◆ REQUIRED WORK ◆
Your reply must be one number: the count of lines in the data below that contain "select".

◆ GIVEN RECORDS ◆
○ ○ ○ ○ ○ ○ ○

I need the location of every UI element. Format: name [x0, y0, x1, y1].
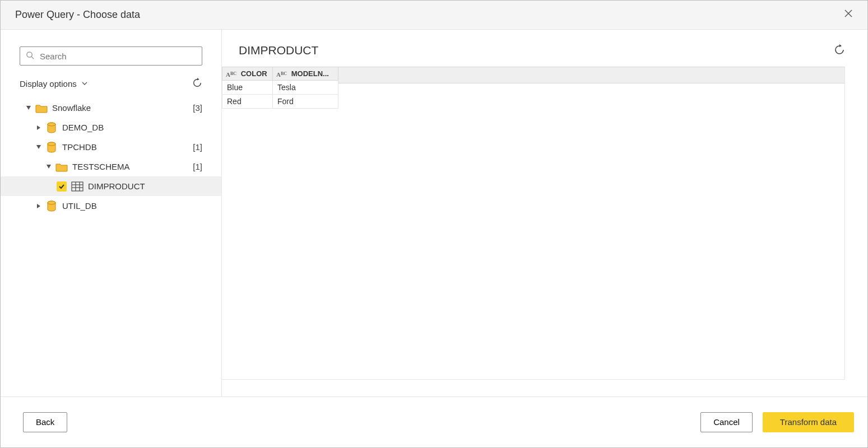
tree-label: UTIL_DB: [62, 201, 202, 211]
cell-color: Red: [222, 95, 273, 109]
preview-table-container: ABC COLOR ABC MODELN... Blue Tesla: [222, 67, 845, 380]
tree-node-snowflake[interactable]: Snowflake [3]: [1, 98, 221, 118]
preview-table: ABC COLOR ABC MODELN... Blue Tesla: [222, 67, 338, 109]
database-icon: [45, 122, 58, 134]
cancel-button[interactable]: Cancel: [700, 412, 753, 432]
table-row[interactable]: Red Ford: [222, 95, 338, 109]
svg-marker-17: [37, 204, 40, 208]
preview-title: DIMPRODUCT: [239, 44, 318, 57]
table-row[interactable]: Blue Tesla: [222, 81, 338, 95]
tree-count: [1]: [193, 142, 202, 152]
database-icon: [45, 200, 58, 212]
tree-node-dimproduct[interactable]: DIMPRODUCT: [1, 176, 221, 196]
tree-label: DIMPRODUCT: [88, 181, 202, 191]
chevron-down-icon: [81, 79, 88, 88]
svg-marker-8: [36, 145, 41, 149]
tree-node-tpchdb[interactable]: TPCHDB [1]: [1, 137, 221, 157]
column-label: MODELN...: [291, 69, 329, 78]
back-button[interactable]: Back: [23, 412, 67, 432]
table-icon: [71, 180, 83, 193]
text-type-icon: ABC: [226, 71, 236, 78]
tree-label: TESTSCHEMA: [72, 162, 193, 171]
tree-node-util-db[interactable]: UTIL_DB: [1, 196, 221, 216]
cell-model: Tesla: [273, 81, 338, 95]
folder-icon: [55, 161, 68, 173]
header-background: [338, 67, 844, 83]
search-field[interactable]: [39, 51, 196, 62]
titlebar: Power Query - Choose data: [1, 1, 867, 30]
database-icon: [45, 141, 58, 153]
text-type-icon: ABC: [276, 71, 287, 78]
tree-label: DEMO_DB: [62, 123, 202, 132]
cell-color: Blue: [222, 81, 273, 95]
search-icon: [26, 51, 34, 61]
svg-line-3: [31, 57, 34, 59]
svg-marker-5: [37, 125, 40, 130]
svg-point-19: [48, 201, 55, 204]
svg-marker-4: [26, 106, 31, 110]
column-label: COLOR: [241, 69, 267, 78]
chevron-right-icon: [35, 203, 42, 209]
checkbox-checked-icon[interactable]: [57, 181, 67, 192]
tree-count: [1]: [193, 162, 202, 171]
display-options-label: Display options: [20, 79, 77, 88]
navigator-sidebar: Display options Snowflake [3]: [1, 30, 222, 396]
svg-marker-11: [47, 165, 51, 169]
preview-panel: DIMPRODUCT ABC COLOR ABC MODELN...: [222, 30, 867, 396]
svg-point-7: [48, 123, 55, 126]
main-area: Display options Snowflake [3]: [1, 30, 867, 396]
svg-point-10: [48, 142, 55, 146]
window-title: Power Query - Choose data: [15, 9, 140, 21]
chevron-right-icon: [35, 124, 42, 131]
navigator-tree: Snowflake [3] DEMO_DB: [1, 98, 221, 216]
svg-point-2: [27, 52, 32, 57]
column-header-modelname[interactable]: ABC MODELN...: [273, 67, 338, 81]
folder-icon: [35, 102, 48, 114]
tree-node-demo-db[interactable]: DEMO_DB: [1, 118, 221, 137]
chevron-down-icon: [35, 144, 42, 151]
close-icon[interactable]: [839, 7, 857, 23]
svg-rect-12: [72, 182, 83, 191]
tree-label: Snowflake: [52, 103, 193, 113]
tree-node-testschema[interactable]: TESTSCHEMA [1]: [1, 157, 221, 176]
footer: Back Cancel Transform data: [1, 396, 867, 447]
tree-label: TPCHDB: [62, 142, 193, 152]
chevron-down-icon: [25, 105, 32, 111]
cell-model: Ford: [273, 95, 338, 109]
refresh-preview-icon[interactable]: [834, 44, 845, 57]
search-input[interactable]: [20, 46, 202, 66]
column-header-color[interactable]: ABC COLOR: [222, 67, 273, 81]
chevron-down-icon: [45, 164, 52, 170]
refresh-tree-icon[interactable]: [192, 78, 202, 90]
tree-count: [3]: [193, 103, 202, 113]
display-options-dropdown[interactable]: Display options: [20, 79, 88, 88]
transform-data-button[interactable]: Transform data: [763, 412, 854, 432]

○ ○ ○ ○ ○ ○ ○

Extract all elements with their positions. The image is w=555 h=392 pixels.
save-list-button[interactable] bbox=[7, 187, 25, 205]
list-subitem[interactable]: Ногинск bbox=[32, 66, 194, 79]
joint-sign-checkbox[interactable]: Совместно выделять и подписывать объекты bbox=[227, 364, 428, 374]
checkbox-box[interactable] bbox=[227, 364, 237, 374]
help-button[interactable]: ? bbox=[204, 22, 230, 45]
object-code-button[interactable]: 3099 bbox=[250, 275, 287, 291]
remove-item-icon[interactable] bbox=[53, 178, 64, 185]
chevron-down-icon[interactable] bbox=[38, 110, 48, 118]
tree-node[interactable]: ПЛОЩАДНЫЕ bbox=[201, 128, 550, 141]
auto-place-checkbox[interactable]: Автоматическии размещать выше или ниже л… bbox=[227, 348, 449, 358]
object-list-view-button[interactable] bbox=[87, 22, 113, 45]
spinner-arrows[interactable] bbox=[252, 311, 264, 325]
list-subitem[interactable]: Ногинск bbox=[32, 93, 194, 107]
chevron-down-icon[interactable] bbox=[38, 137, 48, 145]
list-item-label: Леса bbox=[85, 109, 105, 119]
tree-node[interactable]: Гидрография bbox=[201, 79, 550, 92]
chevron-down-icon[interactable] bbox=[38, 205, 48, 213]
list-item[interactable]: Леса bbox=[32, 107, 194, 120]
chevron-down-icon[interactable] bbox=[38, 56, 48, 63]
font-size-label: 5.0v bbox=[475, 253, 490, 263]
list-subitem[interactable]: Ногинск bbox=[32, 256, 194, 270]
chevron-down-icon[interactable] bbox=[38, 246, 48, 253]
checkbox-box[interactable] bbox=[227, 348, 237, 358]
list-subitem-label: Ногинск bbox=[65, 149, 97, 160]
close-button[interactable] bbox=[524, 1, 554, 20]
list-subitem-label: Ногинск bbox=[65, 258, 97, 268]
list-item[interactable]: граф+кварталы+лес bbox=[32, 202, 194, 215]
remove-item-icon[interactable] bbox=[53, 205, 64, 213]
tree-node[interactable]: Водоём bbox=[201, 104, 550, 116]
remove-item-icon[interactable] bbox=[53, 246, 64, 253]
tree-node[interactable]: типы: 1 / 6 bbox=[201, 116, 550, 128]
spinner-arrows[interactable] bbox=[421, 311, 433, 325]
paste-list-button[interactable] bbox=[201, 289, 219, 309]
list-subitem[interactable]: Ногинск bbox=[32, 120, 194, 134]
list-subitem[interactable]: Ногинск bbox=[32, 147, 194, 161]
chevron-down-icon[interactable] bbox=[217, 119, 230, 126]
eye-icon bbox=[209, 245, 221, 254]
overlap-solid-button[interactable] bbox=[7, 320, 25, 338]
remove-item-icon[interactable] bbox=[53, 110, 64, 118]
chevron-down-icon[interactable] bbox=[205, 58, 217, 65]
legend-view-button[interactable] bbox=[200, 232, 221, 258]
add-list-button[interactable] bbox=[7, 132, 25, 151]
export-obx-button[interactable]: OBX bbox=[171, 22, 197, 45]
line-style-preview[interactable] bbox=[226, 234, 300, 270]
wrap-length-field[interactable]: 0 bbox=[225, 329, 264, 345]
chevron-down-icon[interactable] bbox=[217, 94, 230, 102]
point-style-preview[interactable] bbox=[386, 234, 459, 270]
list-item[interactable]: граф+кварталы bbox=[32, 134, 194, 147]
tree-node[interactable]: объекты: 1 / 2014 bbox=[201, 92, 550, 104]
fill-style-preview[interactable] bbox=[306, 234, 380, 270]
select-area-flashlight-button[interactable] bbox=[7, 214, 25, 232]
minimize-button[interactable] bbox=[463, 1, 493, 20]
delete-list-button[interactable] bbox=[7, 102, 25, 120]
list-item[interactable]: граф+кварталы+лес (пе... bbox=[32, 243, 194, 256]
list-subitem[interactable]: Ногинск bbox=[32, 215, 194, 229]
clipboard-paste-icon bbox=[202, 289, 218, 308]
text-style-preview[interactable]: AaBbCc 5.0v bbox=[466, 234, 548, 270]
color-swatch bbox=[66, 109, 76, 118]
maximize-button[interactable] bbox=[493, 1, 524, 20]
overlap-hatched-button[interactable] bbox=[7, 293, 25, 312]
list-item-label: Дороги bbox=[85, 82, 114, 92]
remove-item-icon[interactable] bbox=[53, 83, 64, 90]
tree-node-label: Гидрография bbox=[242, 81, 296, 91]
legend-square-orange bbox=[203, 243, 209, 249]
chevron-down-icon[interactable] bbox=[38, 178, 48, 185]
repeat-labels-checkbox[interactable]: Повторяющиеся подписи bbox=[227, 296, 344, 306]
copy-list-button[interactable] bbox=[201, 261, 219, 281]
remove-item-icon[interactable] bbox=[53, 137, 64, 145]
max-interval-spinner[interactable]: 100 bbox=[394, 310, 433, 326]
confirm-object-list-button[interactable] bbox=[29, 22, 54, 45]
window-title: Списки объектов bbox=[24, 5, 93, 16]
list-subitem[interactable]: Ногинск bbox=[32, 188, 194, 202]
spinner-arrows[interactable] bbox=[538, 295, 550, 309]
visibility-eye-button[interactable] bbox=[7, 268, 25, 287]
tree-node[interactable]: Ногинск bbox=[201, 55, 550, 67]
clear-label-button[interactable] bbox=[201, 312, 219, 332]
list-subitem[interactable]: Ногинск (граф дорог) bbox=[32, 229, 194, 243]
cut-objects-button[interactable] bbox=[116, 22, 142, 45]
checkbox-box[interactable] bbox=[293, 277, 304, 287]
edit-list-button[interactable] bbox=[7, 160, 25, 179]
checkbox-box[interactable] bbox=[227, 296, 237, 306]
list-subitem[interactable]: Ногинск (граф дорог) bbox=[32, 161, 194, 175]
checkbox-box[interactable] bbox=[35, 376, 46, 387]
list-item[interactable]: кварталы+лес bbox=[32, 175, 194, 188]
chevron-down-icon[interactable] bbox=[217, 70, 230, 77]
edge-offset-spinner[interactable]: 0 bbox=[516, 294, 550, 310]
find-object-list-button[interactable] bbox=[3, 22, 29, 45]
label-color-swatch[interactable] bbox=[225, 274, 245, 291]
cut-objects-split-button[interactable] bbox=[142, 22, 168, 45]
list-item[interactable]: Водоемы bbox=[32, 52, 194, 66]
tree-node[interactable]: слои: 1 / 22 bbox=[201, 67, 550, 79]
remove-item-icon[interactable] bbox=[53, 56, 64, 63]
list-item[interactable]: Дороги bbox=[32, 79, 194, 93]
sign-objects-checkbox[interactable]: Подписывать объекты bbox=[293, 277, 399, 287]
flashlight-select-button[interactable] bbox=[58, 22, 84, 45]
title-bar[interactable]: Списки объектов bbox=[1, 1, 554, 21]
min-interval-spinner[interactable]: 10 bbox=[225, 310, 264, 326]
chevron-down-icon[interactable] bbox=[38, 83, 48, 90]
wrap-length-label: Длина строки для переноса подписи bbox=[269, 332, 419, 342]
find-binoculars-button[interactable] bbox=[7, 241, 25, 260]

○ ○ ○ ○ ○ ○ ○

◆ COMPLETED TASK ◆
2